While not perfect, VPFFT++ appears to scale pretty well! One must note that if running the default number of iterations per time step (100), the time spent in its initialization will account for less than 2% of the total step execution time. Something to look would be alternative ways of solving the constitutive equations, or somehow computing the error globally between all processes - this would cause them to be balanced at the expense of significantly increased communication during this phase. However, this suggestion does not account for the correctness of the algorithm - it might not be feasible at all!

The imbalance caused by TurboBoost is something external to the application that can be worked around. The simplest solution would be to disable it completely, causing all cores to run at the base frequency - this wouldn’t be the best solution, as 20% of the computational power is lost.
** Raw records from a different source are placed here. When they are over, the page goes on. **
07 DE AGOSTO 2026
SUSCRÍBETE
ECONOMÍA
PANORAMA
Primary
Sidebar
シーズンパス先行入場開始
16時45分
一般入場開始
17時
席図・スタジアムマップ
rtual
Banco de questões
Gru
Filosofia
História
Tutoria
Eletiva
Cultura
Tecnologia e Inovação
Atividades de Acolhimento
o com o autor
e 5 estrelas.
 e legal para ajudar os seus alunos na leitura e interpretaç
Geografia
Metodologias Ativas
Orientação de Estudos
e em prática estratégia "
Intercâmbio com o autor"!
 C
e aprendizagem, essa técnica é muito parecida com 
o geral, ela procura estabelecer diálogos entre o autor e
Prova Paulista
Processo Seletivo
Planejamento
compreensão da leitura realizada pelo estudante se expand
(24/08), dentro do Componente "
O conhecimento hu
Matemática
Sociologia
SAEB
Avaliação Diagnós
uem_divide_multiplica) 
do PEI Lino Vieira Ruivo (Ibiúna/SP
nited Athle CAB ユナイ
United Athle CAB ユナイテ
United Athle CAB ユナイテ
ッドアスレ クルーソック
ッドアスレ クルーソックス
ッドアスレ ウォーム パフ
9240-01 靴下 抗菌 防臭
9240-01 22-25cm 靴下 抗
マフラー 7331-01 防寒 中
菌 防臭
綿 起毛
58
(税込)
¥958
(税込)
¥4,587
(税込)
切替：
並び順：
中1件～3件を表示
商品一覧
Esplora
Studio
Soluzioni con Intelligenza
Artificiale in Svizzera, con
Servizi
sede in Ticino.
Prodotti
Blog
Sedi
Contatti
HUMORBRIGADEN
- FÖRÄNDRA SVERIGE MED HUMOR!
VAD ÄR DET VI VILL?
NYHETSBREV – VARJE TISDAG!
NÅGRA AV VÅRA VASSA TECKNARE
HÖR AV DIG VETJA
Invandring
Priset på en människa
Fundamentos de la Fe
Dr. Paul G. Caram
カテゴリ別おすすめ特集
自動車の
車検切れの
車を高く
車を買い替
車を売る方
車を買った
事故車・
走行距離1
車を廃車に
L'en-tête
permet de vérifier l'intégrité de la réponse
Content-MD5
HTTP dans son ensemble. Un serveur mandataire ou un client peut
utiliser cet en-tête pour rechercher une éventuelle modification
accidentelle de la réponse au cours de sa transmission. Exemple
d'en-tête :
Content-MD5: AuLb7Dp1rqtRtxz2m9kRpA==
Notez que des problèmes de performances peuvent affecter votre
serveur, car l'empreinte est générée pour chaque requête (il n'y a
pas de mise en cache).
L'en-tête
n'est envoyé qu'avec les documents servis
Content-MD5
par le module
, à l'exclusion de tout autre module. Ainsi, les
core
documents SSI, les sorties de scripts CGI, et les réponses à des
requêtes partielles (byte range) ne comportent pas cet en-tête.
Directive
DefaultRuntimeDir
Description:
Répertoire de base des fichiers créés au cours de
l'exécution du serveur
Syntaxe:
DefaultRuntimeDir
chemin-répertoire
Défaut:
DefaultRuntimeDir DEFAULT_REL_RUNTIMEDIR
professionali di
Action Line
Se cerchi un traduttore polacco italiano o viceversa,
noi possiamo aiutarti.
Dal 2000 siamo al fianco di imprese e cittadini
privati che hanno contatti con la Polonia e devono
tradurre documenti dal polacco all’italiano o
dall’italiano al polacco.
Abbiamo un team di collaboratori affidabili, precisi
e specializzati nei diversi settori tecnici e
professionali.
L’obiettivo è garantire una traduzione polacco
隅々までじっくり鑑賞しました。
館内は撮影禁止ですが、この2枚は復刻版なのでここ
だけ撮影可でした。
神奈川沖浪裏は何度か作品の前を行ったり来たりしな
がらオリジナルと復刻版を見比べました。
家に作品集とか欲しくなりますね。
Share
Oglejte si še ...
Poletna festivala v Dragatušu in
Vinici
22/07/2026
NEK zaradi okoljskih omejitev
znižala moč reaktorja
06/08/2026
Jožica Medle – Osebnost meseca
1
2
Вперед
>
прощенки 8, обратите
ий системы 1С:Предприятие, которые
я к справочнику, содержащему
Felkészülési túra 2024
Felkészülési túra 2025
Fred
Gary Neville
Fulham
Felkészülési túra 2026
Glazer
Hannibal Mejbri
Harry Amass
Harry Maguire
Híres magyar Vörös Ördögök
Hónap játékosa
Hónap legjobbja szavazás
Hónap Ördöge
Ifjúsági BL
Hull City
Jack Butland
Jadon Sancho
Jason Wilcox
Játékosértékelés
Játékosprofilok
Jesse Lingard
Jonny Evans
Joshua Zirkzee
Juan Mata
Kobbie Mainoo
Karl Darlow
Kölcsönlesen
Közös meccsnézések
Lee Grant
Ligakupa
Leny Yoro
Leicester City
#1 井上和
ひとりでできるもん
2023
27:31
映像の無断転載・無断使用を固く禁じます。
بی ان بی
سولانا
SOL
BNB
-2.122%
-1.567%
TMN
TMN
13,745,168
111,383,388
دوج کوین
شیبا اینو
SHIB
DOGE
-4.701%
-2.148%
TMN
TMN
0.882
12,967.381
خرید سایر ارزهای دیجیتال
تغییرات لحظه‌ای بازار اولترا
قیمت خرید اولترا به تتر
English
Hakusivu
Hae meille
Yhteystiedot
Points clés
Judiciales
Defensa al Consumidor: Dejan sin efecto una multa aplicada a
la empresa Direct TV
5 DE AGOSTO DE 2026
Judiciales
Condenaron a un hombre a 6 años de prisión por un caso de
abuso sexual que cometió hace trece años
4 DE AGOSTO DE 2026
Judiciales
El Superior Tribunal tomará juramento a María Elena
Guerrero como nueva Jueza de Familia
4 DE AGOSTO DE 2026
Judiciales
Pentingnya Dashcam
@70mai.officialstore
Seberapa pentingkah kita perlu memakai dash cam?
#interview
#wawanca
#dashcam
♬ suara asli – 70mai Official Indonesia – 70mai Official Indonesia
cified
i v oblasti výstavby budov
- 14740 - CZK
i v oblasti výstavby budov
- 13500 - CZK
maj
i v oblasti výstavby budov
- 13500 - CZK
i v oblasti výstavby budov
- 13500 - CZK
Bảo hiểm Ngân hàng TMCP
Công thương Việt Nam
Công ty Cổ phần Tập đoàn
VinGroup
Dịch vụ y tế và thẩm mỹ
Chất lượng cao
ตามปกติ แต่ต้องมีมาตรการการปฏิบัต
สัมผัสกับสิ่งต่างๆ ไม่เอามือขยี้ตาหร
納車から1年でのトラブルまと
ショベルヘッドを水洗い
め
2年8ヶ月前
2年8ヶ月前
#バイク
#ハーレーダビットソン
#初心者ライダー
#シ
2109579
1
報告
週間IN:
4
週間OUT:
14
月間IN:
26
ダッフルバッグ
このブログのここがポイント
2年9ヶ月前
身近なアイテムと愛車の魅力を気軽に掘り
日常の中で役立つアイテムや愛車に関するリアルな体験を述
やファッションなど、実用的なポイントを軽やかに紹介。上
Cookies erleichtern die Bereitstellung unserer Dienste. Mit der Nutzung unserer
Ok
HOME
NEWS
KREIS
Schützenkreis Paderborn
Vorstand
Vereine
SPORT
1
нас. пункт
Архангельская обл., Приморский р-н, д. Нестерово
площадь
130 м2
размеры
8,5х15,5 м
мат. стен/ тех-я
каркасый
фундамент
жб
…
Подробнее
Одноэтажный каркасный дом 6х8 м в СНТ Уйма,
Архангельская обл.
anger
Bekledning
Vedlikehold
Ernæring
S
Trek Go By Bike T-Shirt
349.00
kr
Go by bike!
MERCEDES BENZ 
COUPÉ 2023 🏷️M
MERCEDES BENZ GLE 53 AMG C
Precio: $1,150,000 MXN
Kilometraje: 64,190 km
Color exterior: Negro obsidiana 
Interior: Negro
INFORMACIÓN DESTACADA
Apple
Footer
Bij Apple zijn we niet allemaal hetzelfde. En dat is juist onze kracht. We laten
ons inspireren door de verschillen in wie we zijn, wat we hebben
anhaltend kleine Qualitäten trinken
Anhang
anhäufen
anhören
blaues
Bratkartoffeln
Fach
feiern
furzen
The best solution would be to make use of all the cores - either by placing more processes in a single node, or by making use of the Shared Memory paradigm by implementing OpenMP or OmpSS. The former would be preferred for regions that are well balanced, while the latter might bring some extra advantages only to the time step initialization phases - this verification was outside the scope of this report.

Regarding the network, it appears to have a limited impact on the application execution time, and endpoint contention is not an issue. MareNostrum III appears to be able to accomodate several thousands of processes without either network bandwidth or latency becoming a significant issue.

The most important improvement would be to make use of all threads in a single machine, so implementation of OpenMP/OmpSS would be of maximum priority.